Exercise details :: Give every line of the data again, unchanged, but with no pictures.

Records provided ::
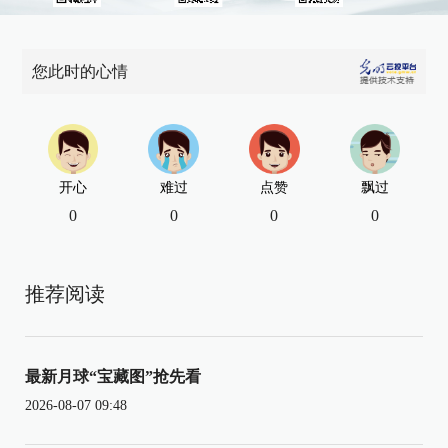
您此时的心情
开心
难过
点赞
飘过
0
0
0
0
推荐阅读
最新月球“宝藏图”抢先看
2026-08-07 09:48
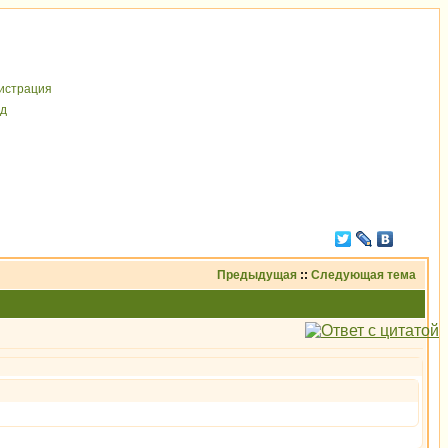
иcтрaция
д
Предыдущая
::
Следующая тема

Solved problem ::
您此时的心情
开心
难过
点赞
飘过
0
0
0
0
推荐阅读
最新月球“宝藏图”抢先看
2026-08-07 09:48
иcтрaция
д
Предыдущая
::
Следующая тема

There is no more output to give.